▶ [What is needed]:
Go through the data below and copy each line where the word "game" occurs.

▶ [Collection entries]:
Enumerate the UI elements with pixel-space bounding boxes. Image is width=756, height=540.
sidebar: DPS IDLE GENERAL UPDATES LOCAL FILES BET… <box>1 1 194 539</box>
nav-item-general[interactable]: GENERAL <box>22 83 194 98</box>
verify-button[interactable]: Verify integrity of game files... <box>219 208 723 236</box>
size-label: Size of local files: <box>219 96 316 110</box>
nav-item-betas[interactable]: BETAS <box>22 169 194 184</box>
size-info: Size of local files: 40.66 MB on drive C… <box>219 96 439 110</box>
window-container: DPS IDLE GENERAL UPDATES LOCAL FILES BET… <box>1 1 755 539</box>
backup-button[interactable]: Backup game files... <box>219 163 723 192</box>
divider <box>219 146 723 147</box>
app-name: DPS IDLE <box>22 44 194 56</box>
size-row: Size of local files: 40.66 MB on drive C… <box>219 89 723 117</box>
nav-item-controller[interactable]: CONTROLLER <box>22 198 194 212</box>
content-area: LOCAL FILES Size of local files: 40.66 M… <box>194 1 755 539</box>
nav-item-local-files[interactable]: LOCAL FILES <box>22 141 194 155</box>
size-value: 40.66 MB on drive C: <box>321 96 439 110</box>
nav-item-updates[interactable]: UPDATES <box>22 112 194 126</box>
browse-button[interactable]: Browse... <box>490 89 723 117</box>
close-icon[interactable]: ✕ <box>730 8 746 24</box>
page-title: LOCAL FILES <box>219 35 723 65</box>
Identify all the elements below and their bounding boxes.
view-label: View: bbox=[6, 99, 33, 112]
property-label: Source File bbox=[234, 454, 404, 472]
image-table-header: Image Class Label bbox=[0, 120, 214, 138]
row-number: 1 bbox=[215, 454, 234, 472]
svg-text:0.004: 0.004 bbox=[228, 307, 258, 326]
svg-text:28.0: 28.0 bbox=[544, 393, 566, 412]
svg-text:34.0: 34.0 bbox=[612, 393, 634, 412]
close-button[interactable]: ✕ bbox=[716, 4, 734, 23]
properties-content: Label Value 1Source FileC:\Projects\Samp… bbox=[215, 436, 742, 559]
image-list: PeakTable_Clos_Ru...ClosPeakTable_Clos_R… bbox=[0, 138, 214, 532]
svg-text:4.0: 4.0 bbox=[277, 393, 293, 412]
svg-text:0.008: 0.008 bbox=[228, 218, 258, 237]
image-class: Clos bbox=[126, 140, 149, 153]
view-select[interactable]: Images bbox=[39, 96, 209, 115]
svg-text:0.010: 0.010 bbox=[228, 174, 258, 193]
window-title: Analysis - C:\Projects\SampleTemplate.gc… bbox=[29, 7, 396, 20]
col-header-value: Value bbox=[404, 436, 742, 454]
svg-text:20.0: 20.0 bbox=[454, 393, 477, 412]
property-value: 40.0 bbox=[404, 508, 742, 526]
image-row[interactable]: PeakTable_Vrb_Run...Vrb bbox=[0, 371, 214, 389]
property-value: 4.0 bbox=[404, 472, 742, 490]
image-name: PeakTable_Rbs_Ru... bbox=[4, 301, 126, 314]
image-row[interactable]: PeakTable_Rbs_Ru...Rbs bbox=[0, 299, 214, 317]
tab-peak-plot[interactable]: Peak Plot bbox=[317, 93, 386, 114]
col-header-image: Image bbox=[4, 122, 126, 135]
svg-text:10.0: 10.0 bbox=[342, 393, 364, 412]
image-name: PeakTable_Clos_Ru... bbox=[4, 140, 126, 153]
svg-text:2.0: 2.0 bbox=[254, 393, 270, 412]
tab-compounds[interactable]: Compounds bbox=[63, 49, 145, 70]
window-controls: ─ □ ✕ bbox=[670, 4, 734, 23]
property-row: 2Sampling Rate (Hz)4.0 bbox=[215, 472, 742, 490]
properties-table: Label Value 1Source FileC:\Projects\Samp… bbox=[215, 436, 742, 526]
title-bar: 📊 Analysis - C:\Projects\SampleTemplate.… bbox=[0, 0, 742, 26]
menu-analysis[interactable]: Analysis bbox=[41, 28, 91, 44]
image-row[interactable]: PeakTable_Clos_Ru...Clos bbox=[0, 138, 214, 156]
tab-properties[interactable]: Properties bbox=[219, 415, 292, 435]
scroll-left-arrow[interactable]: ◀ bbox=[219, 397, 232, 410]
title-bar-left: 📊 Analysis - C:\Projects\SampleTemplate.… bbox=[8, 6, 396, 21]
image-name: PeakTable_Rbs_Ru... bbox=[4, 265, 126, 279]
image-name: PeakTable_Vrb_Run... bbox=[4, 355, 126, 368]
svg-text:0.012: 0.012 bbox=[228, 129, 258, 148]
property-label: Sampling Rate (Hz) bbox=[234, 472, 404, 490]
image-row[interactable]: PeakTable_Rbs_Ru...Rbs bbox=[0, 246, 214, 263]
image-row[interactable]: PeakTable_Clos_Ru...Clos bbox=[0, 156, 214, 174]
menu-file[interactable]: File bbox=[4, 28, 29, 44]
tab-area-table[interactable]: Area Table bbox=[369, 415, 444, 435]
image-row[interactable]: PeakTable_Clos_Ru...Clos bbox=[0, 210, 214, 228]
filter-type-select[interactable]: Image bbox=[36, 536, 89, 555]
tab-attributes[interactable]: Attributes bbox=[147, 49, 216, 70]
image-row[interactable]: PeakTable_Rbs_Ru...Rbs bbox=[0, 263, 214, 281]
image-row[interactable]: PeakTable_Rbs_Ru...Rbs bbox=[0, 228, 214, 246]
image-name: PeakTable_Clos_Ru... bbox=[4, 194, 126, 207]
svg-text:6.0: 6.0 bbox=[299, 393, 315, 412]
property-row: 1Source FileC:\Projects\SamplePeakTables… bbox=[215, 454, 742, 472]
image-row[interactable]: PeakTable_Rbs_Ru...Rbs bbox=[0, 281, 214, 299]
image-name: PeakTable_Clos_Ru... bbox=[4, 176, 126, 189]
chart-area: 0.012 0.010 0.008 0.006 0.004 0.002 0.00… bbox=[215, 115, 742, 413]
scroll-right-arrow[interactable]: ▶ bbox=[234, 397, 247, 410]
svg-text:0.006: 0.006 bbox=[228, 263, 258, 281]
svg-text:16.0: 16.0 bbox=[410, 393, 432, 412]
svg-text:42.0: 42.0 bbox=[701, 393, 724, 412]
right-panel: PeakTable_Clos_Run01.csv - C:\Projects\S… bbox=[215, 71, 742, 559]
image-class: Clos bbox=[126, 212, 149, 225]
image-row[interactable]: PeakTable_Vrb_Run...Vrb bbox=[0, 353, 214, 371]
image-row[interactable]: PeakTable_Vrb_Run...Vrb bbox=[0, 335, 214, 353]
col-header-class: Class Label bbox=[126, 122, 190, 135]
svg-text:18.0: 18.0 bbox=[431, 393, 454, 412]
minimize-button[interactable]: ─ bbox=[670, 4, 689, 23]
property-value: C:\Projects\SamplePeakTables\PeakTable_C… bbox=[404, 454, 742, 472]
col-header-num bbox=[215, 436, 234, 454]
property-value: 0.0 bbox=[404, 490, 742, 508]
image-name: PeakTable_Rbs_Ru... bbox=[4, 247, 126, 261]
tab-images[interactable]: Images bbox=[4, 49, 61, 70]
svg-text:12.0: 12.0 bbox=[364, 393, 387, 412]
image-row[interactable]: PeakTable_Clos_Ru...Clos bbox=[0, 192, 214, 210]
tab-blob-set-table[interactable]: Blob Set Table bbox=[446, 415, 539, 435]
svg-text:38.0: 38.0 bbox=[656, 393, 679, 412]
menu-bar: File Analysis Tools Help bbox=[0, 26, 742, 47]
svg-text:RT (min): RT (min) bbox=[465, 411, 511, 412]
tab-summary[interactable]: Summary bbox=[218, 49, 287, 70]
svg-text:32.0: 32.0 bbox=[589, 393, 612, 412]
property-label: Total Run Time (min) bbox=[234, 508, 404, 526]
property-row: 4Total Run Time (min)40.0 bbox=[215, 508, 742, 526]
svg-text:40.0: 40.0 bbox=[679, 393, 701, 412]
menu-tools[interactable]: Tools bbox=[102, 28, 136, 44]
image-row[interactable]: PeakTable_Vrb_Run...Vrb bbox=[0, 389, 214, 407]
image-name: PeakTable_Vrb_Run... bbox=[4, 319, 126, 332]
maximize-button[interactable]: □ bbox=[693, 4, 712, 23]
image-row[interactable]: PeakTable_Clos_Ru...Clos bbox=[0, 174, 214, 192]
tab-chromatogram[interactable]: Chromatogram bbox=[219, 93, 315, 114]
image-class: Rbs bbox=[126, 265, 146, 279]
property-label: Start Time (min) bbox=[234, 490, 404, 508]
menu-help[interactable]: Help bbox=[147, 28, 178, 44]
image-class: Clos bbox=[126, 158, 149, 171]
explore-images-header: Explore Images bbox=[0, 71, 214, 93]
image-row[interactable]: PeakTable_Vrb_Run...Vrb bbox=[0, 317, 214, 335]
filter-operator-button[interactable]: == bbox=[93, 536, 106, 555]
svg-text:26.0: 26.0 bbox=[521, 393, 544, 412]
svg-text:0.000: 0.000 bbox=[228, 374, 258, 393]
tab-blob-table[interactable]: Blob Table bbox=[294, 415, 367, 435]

* * *

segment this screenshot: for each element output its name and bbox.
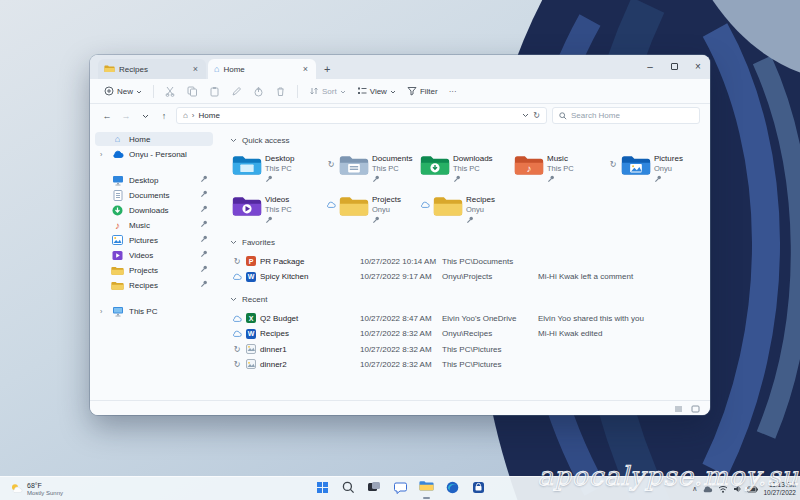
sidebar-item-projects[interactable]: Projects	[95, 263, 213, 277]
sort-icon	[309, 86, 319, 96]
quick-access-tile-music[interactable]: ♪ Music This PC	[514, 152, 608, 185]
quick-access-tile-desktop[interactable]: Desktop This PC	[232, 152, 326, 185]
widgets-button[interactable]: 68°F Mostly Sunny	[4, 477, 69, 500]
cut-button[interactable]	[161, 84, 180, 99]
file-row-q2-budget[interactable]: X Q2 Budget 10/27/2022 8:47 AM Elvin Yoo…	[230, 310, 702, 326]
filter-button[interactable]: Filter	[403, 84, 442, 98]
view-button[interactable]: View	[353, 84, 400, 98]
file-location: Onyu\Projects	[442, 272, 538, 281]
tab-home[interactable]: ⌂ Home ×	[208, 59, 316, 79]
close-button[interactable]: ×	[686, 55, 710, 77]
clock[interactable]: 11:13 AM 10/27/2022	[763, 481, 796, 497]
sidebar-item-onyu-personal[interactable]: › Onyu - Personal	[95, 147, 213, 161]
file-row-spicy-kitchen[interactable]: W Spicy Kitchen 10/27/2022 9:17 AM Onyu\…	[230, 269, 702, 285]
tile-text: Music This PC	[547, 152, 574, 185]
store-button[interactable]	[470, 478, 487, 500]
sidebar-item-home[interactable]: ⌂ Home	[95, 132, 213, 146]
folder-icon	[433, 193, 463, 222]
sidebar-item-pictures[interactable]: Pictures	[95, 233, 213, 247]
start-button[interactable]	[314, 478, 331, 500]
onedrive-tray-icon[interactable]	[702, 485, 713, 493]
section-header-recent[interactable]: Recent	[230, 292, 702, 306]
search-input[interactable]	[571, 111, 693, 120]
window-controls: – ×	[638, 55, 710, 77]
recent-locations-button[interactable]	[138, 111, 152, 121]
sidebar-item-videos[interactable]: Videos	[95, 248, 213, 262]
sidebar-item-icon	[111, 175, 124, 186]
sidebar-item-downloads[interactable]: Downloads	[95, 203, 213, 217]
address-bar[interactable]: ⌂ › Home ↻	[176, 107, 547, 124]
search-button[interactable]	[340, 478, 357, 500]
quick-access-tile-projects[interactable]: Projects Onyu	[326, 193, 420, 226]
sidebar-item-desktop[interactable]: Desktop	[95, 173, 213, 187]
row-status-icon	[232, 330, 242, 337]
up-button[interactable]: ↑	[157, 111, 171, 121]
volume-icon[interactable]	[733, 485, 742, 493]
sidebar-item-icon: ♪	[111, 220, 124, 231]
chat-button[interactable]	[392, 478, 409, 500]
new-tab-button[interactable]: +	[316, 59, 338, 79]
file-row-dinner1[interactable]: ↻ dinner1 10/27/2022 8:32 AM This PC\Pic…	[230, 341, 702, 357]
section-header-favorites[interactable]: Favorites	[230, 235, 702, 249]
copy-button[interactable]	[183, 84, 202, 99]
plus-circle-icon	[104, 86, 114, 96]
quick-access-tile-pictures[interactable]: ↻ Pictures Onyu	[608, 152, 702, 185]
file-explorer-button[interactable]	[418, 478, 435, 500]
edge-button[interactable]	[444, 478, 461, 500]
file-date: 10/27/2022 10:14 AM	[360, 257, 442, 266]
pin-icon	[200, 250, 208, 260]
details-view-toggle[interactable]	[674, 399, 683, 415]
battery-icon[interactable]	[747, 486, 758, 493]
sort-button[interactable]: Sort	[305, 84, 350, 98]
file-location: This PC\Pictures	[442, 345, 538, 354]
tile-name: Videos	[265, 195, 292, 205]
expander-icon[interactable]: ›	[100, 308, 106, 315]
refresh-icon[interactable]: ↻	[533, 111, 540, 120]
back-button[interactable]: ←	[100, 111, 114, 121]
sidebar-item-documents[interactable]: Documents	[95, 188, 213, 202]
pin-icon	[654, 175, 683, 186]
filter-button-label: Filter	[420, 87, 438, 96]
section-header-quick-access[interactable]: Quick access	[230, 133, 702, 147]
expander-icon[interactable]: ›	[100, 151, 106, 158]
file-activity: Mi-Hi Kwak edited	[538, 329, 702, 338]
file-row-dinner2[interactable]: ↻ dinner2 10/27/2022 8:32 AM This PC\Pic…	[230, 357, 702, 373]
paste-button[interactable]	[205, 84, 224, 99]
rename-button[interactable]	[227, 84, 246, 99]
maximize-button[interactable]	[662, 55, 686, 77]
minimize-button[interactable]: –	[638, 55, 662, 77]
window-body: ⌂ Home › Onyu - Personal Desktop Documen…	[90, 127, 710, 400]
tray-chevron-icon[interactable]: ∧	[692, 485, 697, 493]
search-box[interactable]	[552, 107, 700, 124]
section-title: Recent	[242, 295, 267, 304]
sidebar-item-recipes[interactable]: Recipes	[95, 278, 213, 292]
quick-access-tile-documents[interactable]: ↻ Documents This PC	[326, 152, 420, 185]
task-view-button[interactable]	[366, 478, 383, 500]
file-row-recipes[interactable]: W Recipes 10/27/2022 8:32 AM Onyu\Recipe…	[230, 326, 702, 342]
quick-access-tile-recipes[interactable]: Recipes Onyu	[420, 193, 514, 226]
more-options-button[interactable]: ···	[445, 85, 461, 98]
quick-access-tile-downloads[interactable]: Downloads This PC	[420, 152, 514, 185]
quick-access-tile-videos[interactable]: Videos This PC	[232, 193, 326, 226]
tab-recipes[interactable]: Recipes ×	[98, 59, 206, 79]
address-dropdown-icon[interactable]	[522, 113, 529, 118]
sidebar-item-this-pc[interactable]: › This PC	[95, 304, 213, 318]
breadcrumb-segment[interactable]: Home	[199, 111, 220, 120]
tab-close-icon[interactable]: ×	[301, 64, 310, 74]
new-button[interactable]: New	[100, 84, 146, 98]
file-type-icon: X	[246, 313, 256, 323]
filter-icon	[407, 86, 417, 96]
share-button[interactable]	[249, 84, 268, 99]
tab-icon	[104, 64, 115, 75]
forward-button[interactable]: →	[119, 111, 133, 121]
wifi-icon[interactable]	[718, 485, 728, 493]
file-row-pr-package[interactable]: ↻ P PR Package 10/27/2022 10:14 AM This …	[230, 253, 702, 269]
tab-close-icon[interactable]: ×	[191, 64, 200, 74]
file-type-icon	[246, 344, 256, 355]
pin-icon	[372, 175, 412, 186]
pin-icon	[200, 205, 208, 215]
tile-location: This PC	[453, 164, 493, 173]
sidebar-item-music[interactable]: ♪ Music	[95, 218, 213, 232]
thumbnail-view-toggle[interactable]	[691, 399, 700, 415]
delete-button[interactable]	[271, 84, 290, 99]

▶ [Answer for the task]:
verify-button[interactable]: Verify integrity of game files... <box>219 208 723 236</box>
backup-button[interactable]: Backup game files... <box>219 163 723 192</box>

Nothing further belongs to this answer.